Paylaş
Beyoğlu Kültür Yolu etkinlikleri kapsamında gerçekleşen sinema söyleşisine katılan Kerem Bürsin, kendisine “Amerika’daki setlerle Türkiye’deki setleri kıyaslarsan, aradaki en büyük fark ne” diye sorulunca şu cevabı verdi:
“Biz daha çalışkanız, disiplinliyiz. Ama onlar kendilerini bir şey sanmıyorlar desem anlar mısınız? Yani ‘dünyaları ben yarattım, burası benim setim kardeşim’ diye bağırmıyorlar.”
Haklı da bence. Mesela Keanu Reeves ayarında bir oyuncuyu Türkiye’de asla metroya binerken göremezsiniz.
Halit Ergenç ile Bergüzar Korel’i otobüste görmek isterseniz İngiltere’ye gitmeniz gerekir. Ancak Londra’da toplu taşımaya biniyorlar örneğin.
Aslında sektör içi bir özeleştiri... Şafak Sezer bu sözleri üzerine alındı, şöyle cevap verdi Bürsin’e:
“Türkiye’de öyle oyuncular, öyle kaliteli aktrisler var ki dünyaya taş çıkarırlar. 19 saat, 20 saat çalışıyorlar. Kerem Bürsin’in öyle kelimeleri kullanması için daha çok ekmek yemesi lazım.”
Dün kısaca değinmiştim, biraz daha açalım bu konuyu.
Bir kere mevzu, Türk oyuncuların yetenekleri ya da kalitesi değil.
Böyle bir şeyden bahsetmiyor zaten Kerem Bürsin.
Tam aksine Türk oyuncuların daha çalışkan olmak, daha disiplinli olmak gibi özelliklerine vurgu yapıyor.
Ama Batılı meslektaşlarıyla kıyaslandığında daha “burnu Kaf dağında” olduklarından dem vuruyor.
Bu kıyaslamayı yapmaya da hakkı var, çünkü hem İskoçya’dan Endonezya’ya, Birleşik Arap Emirlikleri’nden ABD’ye kadar birçok farklı ülkede yaşadı hem de Türk yapımlarında olduğu kadar Hollywood prodüksiyonlarında boy gösterdi.
Her iki ortamı da biliyor.
Konuşmak, fikrini, tespitlerini söylemek en doğal hakkı.
O anlamda bakarsak Şafak giderken, Kerem dönüyordu yani.
Zaten üniversite eğitimi de oyunculuk üzerine, Emerson College mezunu. Daha lisedeyken ABD genelindeki liselerarası tiyatro yarışmasında en iyi erkek oyuncu seçildi.

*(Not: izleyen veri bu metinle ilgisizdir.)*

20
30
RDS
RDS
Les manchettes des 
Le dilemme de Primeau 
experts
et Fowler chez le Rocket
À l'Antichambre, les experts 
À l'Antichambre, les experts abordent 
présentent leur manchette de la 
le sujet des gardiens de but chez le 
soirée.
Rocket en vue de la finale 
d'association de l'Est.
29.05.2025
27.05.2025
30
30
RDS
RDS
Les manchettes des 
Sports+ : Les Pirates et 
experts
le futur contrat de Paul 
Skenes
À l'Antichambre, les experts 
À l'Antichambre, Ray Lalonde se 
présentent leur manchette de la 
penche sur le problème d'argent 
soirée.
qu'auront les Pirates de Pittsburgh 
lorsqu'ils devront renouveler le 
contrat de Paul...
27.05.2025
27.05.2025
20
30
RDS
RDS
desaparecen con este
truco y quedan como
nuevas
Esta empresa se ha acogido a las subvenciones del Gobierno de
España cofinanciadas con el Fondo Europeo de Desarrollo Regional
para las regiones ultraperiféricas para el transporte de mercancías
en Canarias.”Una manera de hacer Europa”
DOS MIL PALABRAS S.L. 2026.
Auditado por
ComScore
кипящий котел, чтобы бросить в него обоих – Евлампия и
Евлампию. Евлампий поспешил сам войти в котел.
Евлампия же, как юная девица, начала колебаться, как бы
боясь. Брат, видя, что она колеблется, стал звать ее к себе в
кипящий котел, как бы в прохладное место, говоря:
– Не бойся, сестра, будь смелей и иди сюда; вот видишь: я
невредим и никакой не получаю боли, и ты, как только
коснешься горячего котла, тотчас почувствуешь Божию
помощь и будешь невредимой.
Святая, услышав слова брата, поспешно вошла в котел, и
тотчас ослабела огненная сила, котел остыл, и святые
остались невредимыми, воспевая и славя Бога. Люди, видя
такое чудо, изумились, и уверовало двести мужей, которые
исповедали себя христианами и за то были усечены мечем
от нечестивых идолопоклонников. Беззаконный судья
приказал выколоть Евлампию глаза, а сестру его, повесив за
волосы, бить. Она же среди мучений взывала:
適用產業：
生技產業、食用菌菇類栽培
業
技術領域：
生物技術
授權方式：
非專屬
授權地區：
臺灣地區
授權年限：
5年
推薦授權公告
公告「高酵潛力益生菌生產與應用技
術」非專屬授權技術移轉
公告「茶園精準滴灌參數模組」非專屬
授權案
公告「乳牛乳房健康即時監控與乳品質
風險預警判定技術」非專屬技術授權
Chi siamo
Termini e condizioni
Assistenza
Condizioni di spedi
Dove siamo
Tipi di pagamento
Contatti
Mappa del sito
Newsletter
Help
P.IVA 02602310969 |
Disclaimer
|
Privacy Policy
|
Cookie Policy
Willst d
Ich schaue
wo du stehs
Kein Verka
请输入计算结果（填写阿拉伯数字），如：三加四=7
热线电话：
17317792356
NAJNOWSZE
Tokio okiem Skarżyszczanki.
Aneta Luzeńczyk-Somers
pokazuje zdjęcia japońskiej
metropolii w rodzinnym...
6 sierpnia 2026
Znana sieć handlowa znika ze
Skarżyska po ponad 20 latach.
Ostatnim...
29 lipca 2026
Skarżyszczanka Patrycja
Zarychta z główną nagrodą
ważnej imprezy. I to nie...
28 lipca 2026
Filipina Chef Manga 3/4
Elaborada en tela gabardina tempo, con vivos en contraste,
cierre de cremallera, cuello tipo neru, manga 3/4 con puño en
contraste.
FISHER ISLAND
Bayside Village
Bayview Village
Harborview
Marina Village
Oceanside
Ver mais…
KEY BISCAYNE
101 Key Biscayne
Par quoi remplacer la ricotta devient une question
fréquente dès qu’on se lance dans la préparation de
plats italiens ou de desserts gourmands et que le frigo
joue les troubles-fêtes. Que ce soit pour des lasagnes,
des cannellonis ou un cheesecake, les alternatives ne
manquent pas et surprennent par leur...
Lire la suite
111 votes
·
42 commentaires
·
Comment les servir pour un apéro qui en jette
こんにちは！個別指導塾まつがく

Yani gençliğinden beri bu işlere kafa yoruyor.
O yüzden anlayamıyorum bu üstten bakışı. “Çok ekmek yemesi lazım” laflarını.
Ayrıca neye göre, kime göre?
Uluslararası popülariteye, Türkiye’deki popülariteye bakalım... Rol aldığı prodüksiyonların büyüklüğüne, aldığı ödüllere bakalım. Instagram hesaplarına, kazandıkları paralara, her neye bakarsak bakalım...
Kerem Bürsin, Şafak Sezer’i suya götürüp susuz getirebilir.
Yine de bir tepeden bakma, bir küçük görme, “daha çok ekmek yemesi lazım” diye öteleme...
“Türk oyuncular dünyaları ben yarattım diye geziyor” derken...
Kerem Bürsin tam da Şafak Sezer’i kastediyor olmalı.
Beyoğlu konseri
Isparta Gül Festivali’ndeki konseri valilik tarafından iptal edilen Melek Mosso, Kültür ve Turizm Bakanlığı’nın düzenlediği Beyoğlu Kültür Yolu Festivali’nde sahneye çıktı. Konserini verdi, şarkılarını söyledi, indi.
Ne dünyanın en mühim müzikal etkinliği oldu ne de dünya başımıza yıkıldı.
Sıradan, diğerleri gibi bir konserdi işte, geçti bitti.
Aynı şarkıcı, aynı ülke, aynı kanunlar ama bir yerde serbestken, diğer yerde sakıncalı, yasaklı.
Isparta’da da verseydi konserini, böyle gürültü patırtı olmasaydı, bu mevzu böyle gündemi işgal etmeseydi.
Ne olurdu yani?
O da aynı şekilde olup bitecekti, Allah bilir, haberimiz bile olmayacaktı böyle bir konserden.
Şahsen benim yoktu mesela, ne Gül Festivali kapsamında konserler verileceğinden ne de onlardan birinin Melek Mosso olduğundan.